§ **About this exercise**: From the first line to the last, output the records exactly and drop any images.

BEGIN The data

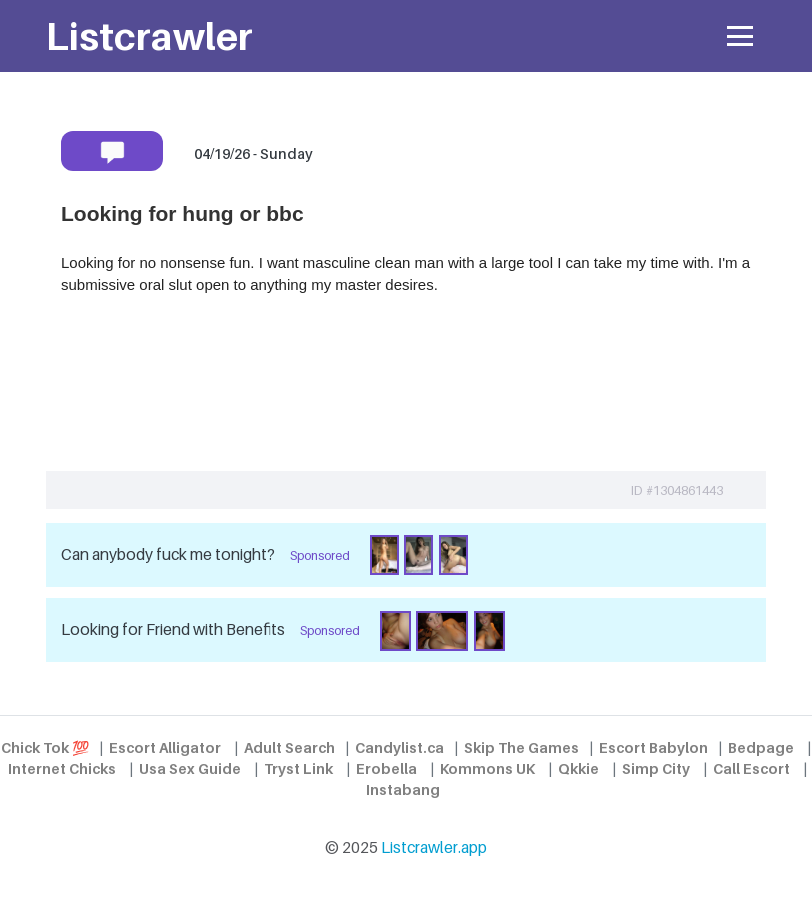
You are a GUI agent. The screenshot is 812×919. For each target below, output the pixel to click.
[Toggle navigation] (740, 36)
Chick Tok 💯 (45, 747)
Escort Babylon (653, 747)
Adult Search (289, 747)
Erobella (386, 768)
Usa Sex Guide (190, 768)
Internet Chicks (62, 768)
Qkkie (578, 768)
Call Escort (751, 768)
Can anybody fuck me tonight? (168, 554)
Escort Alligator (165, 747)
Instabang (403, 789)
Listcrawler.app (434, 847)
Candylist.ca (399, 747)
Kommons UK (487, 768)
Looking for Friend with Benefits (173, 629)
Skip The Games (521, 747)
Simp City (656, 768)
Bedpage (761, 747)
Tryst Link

END The data

§ **Output below**:
You are a GUI agent. The screenshot is 812×919. For each target below, output the pixel to click.
[Toggle navigation] (740, 36)
Chick Tok 💯 (45, 747)
Escort Babylon (653, 747)
Adult Search (289, 747)
Erobella (386, 768)
Usa Sex Guide (190, 768)
Internet Chicks (62, 768)
Qkkie (578, 768)
Call Escort (751, 768)
Can anybody fuck me tonight? (168, 554)
Escort Alligator (165, 747)
Instabang (403, 789)
Listcrawler.app (434, 847)
Candylist.ca (399, 747)
Kommons UK (487, 768)
Looking for Friend with Benefits (173, 629)
Skip The Games (521, 747)
Simp City (656, 768)
Bedpage (761, 747)
Tryst Link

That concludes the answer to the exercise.